Paul Kalanithi was born on April 1, 1977 and lived in Westchester, New York. He was born to a Catholic family hailing from the sate of Tamil Nadu, India. Kalanithi had two brothers, Jeevan and Suman; Jeevan is a computer/robotics engineer and Suman is a vascular surgeon. The family moved from Bronxville, New York to Kingman, Arizona when Kalanithi was 10. Kalanithi attended Kingman High School, where he graduated as valedictorian.

Kalanithi attended Stanford University, where he graduated with a Bachelor of Arts and a Master of Arts in English Literature and a Bachelor of Science in Human Biology in 2000. After Stanford, he attended the University of Cambridge, where he graduated with a Master of Arts in History and Philosophy of Science and Medicine. Although he initially considered pursuing a Ph.D. in English Literature, Kalanithi then attended the Yale School of Medicine, where he graduated in 2007 cum laude, winning the Dr. Louis H. Nahum Prize for his research on Tourette’s syndrome.
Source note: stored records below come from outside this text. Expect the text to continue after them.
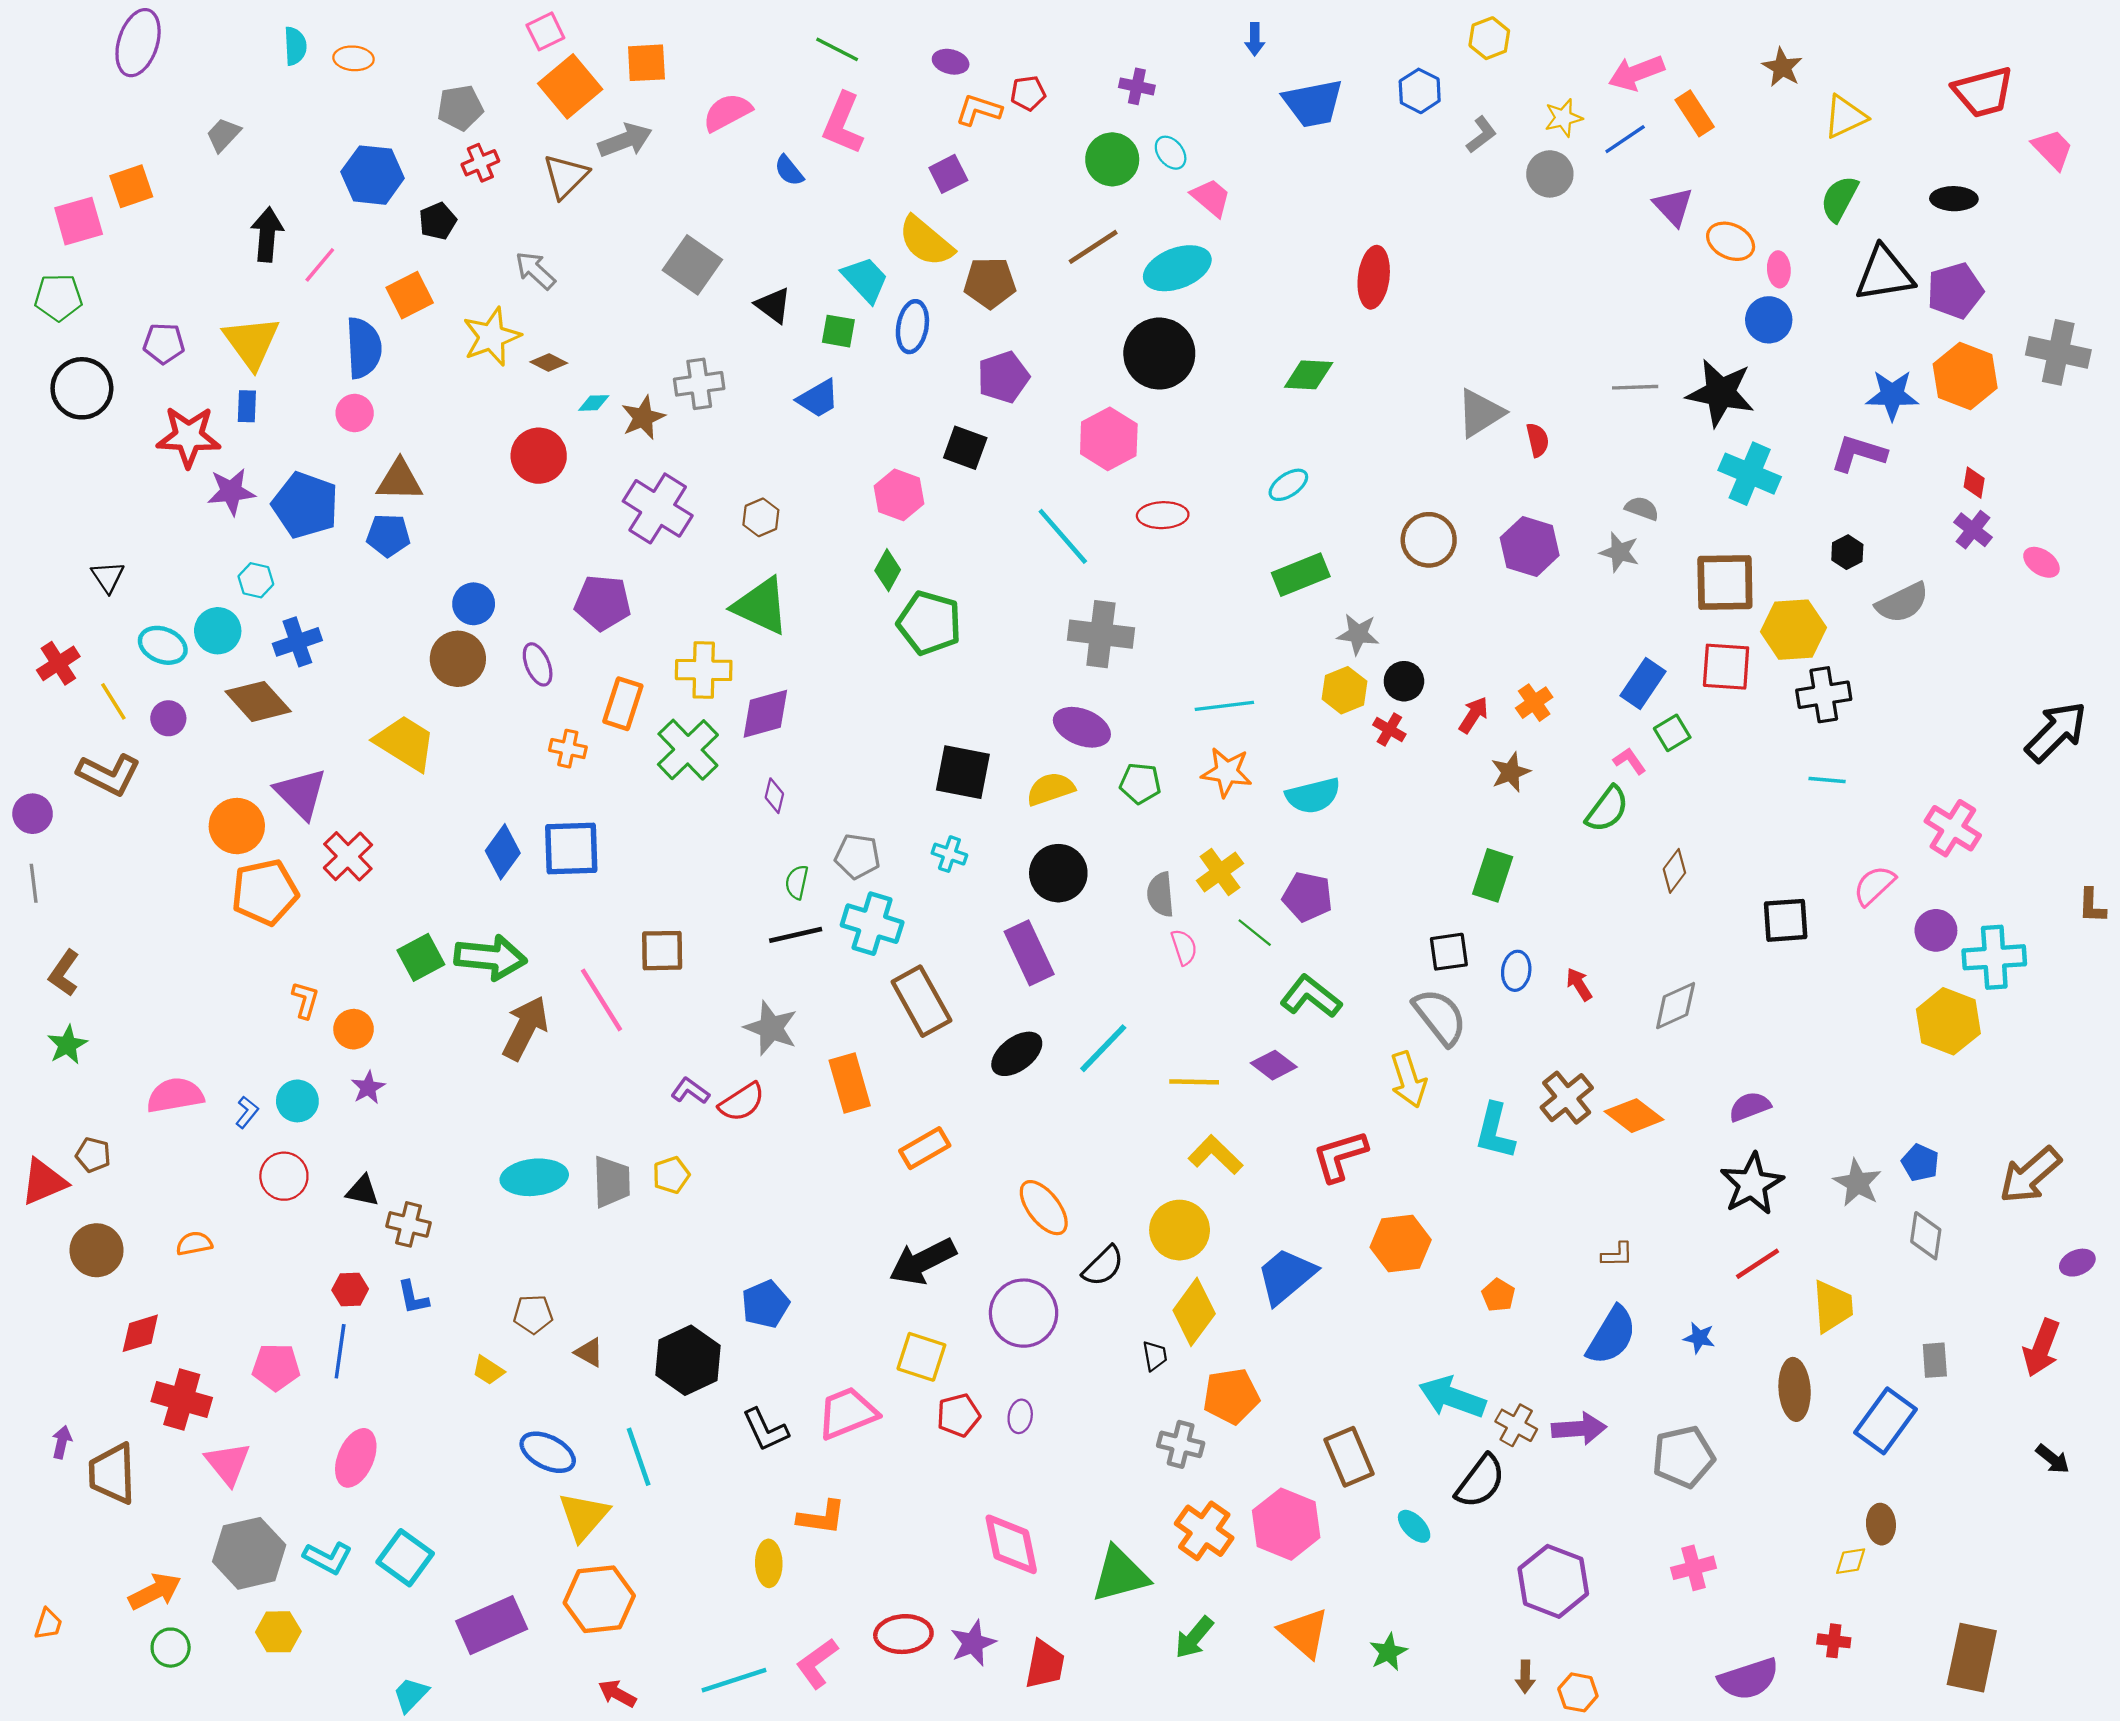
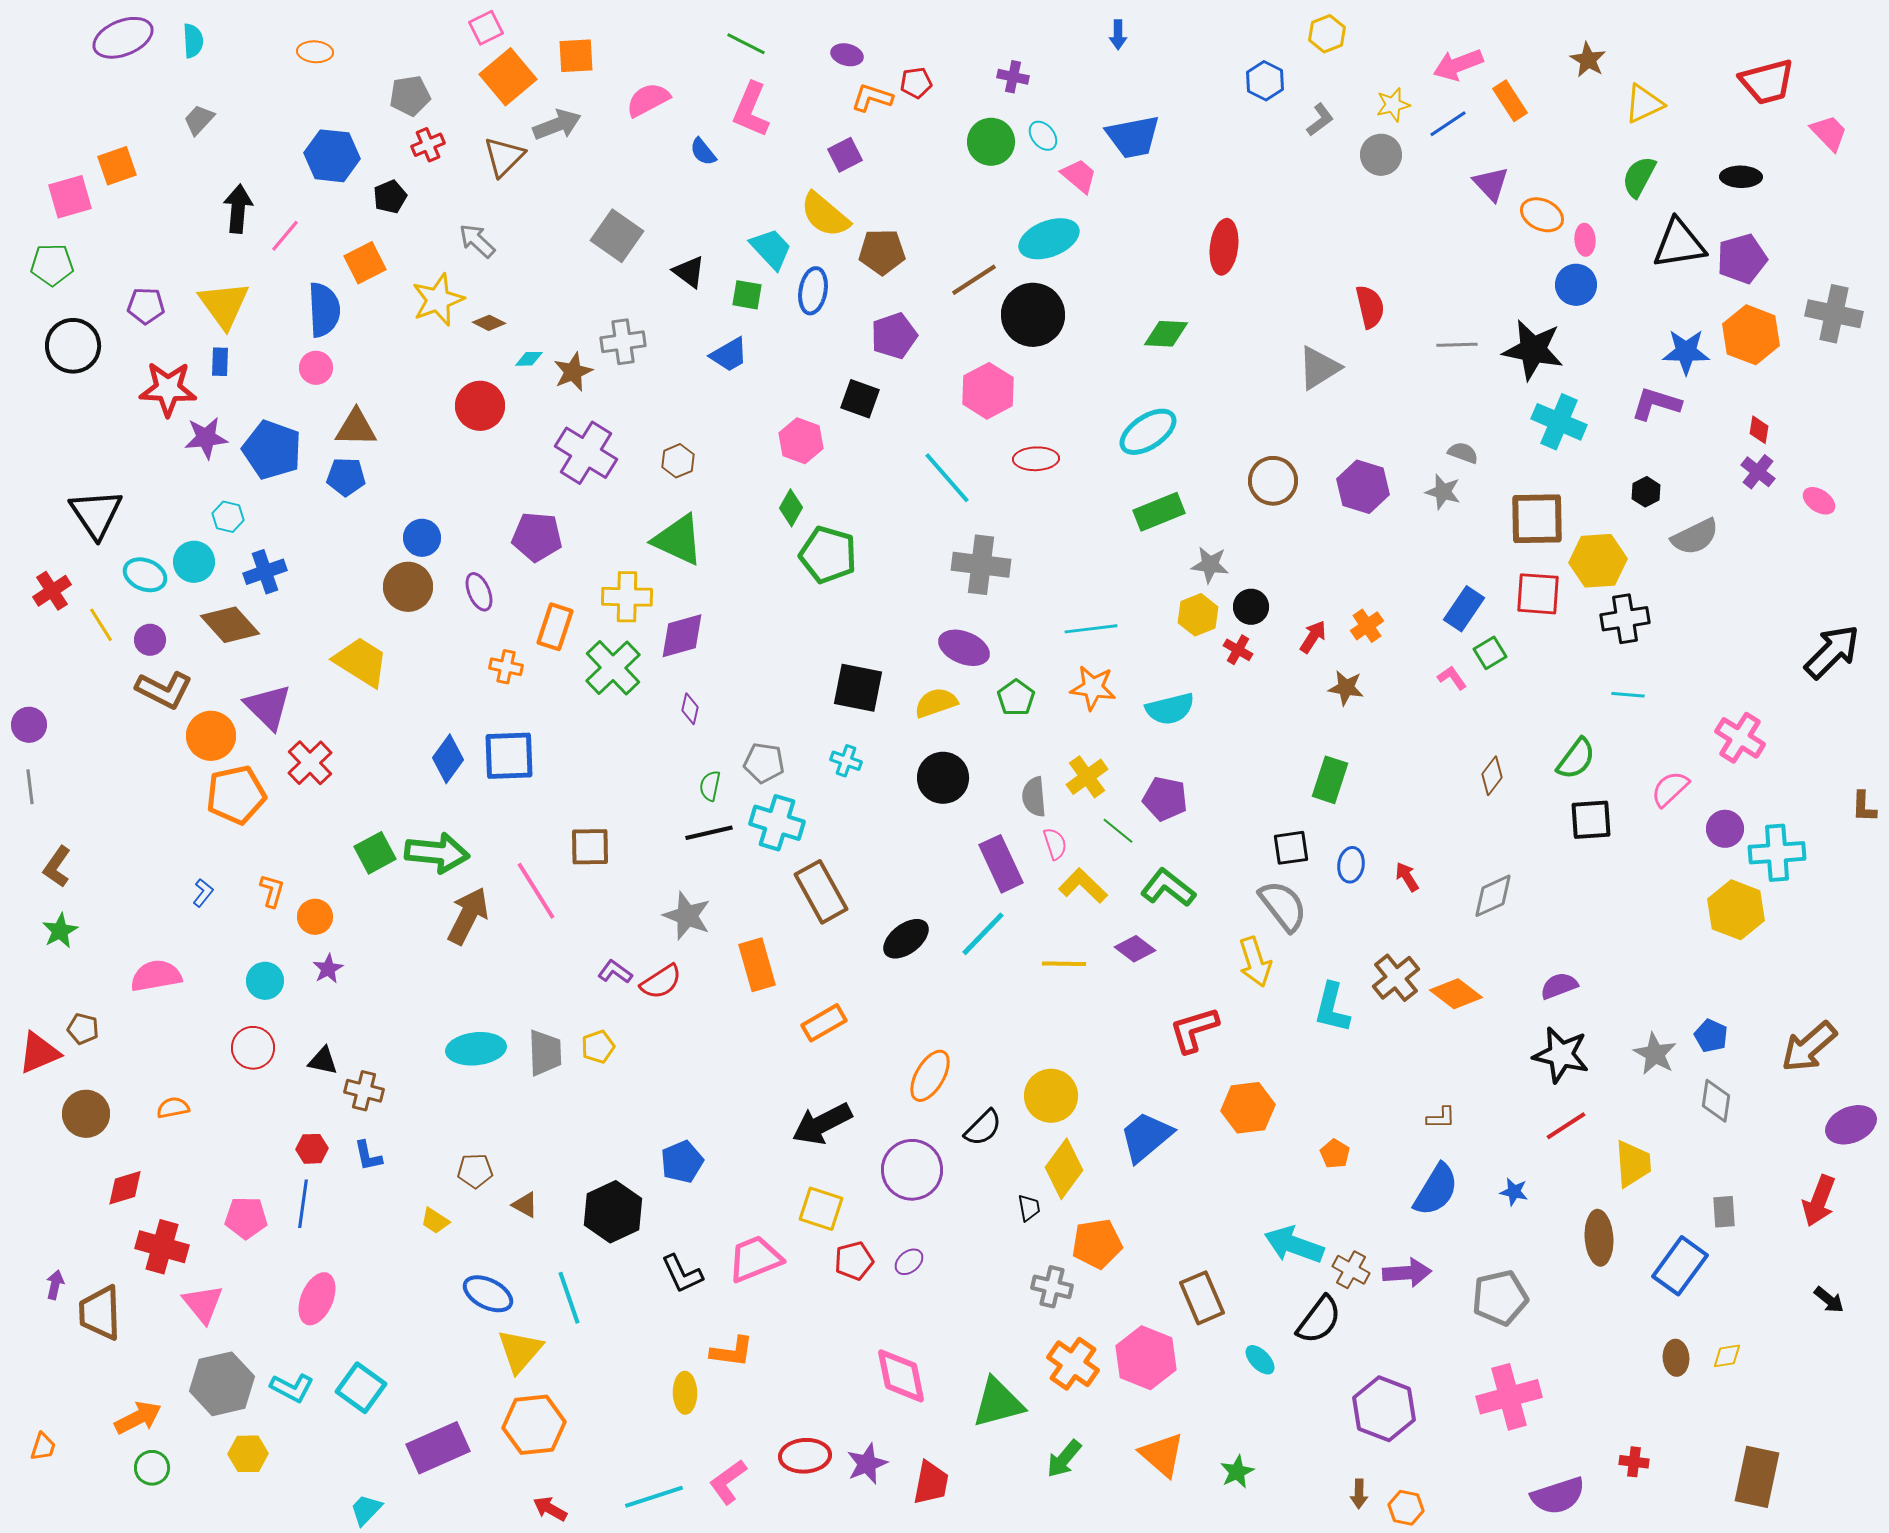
purple ellipse: (138, 43) -> (123, 38), turned 50
cyan semicircle: (295, 46) -> (193, 41), moved
blue trapezoid: (1313, 103) -> (1133, 137), moved
brown line: (1093, 247) -> (974, 280), moved
red semicircle: (1538, 440) -> (1370, 307), moved, size x1.4
cyan ellipse: (1288, 485) -> (1148, 432), size x1.6
black triangle: (108, 577) -> (96, 514), size x1.8
brown star: (1511, 772) -> (1346, 688), turned 30
brown L-shape: (109, 774) -> (164, 690), moved
green pentagon: (1140, 783) -> (1016, 698), turned 30
green semicircle: (1607, 809) -> (1576, 759), moved
purple rectangle: (1029, 953) -> (1001, 864), moved
blue L-shape: (247, 1112) -> (203, 893), moved
yellow L-shape: (1215, 1155) -> (1083, 886), moved
black star: (1752, 1184) -> (1561, 1055), turned -30
orange ellipse: (1044, 1208) -> (930, 1076), turned 68
purple ellipse: (2077, 1263) -> (1851, 1125), size x1.6
purple ellipse: (1020, 1416) -> (909, 1262), turned 40
yellow diamond: (1851, 1561) -> (1727, 1356), moved
pink cross: (1694, 1568) -> (1509, 1397), size x1.6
He was inducted into the Alpha Omega Alpha national medical honor society.
At Yale, Kalanithi met Lucy Goddard, who would become his future wife.

Career

After graduating from medical school, Kalanithi returned to Stanford to complete his residency training in neurosurgery and a postdoctoral fellowship in neuroscience at Stanford University School of Medicine.

In May 2013, Kalanithi was diagnosed with metastatic stage IV non-small-cell EGFR-positive lung cancer. Paul died, aged 37, in March, 2015.
Personal life

Kalanithi was married to Lucy (née Goddard), with whom he had a daughter, Elizabeth Acadia ("Cady"). Lucy is an internist at Stanford University School of Medicine's Clinical Excellence Research Center and wrote the epilogue to When Breath Becomes Air.

Although Kalanithi was raised in a devout Christian family, he turned away from the faith in his teens and twenties in favour of science. However, he retained "the central values of Christianity — sacrifice, redemption, forgiveness" and returned to the faith later in his life.